How to Maintain a Healthy Relationship With Friends
One day you’re sharing your deepest darkest secrets and spending countless hours with them, and the next your “Best Friend” drops your relationship like a hot potato. What gives? The Matador Messenger brings you the fifth article in the “How to Maintain a Healthy Relationship” series with your friends.
“The need for love and belonging has long been established as one of our basic needs as human beings. And it has been well documented that having strong, healthy relationships improves our self-esteem and overall well-being,” explained goodtherapy.org.
When given the opportunity to ask one question to an expert regarding friendship, several BYMS student participants asked “What is the most common reason that friends fight?” according to a recent Matador Messenger sponsored Survey Monkey.
According to a Survey Monkey, consisting of 100 BYMS participants, the most common reasons for conflict among friends are (35%) difference in opinions, (32%) misunderstandings, (14%) jealousy, (14%) backbiting, and (5%) social media problems.
“Even the best of friends are going to have fights, but not every argument means the end of a friendship… work on fighting fair and knowing when to take a break from an argument to cool off. Particularly when it comes to social media, where misunderstandings are common and conflict can quickly get out of control,” reported goodtherapy.org.
Out of the 100 total student participants, 49% identified talking about the issue as a way to resolve conflicts with friends, 29% forget about the issue, 3% get revenge, 3% get someone else involved, 6% don’t have a method of resolving conflicts and 9% indicated they maintain space or use other reasons to resolve conflicts.
“Sometimes a difference runs so deep that talking about it just won’t help. In this case, having a third person present may neutralize the tension and balance the bully’s power. It can be a friend of both parties,” explained Michael Wessells, PhD, professor of clinical population and family health at Columbia University and the Christian Children’s Fund’s senior adviser on child protection in an interview with oprah.com.
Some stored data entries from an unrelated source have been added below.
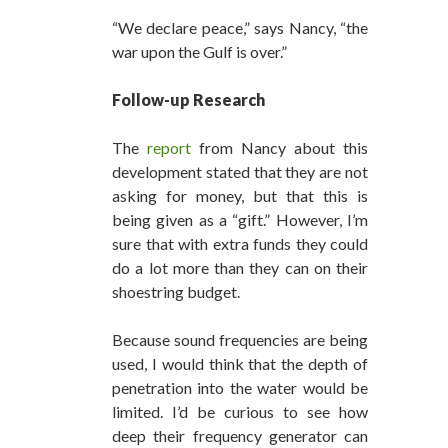
“We declare peace,” says Nancy, “the
war upon the Gulf is over.”
Follow-up Research
The
report
from Nancy about this
development stated that they are not
asking for money, but that this is
being given as a “gift.” However, I’m
sure that with extra funds they could
do a lot more than they can on their
shoestring budget.
Because sound frequencies are being
used, I would think that the depth of
penetration into the water would be
limited. I’d be curious to see how
deep their frequency generator can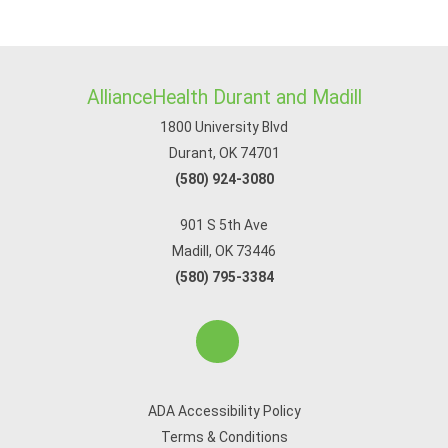
AllianceHealth Durant and Madill
1800 University Blvd
Durant, OK 74701
(580) 924-3080
901 S 5th Ave
Madill, OK 73446
(580) 795-3384
ADA Accessibility Policy
Terms & Conditions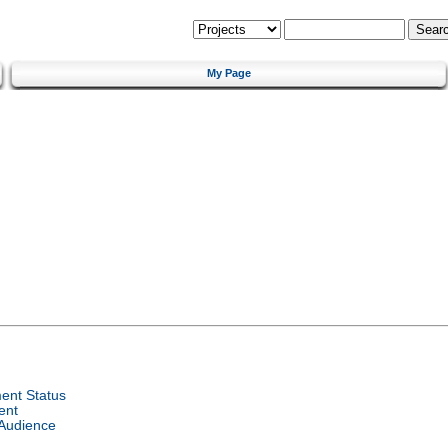
My Page
ent Status
ent
 Audience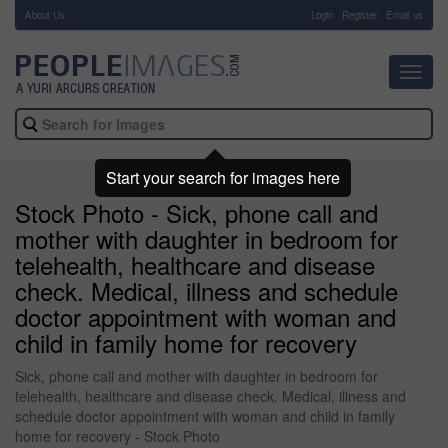
About Us
-
Login
Register
Email us
Toggl
navig
Start your search for images here
Stock Photo - Sick, phone call and
mother with daughter in bedroom for
telehealth, healthcare and disease
check. Medical, illness and schedule
doctor appointment with woman and
child in family home for recovery
Sick, phone call and mother with daughter in bedroom for
telehealth, healthcare and disease check. Medical, illness and
schedule doctor appointment with woman and child in family
home for recovery - Stock Photo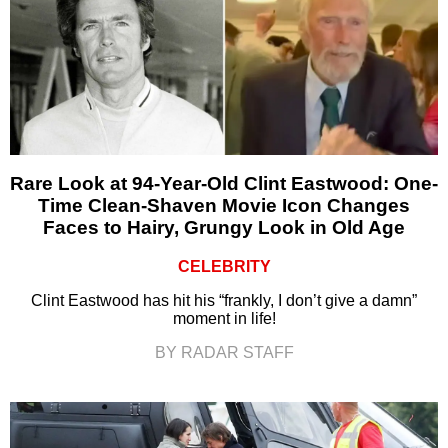
Rare Look at 94-Year-Old Clint Eastwood: One-
Time Clean-Shaven Movie Icon Changes
Faces to Hairy, Grungy Look in Old Age
CELEBRITY
Clint Eastwood has hit his “frankly, I don’t give a damn”
moment in life!
BY RADAR STAFF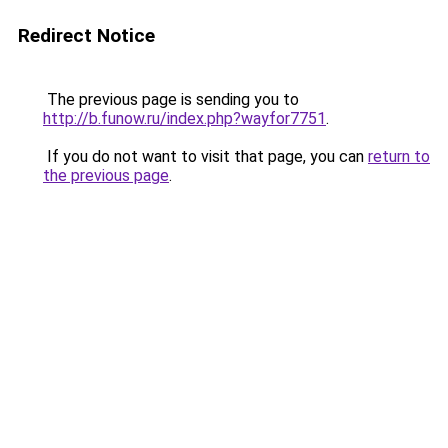
Redirect Notice
The previous page is sending you to
http://b.funow.ru/index.php?wayfor7751
.
If you do not want to visit that page, you can
return to
the previous page
.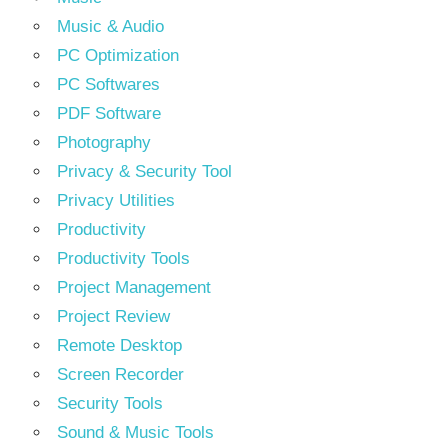
Music & Audio
PC Optimization
PC Softwares
PDF Software
Photography
Privacy & Security Tool
Privacy Utilities
Productivity
Productivity Tools
Project Management
Project Review
Remote Desktop
Screen Recorder
Security Tools
Sound & Music Tools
“Most importantly, be a good friend. This means that you need to set the example in the way you behave, the things you say, and terms of your work ethic, in doing the right thing at the right time for the right reasons, and in treating others the way we would like to be treated. If you are this person of integrity all your relationships will be better,” explained Phil Seitz, BYMS social studies teacher.
“No, no one can be a perfect individual, but we should all strive to be better than we are. This requires that we are able to put our feelings behind us and think honestly about ourselves. We need to recognize our own flaws,” added Seitz.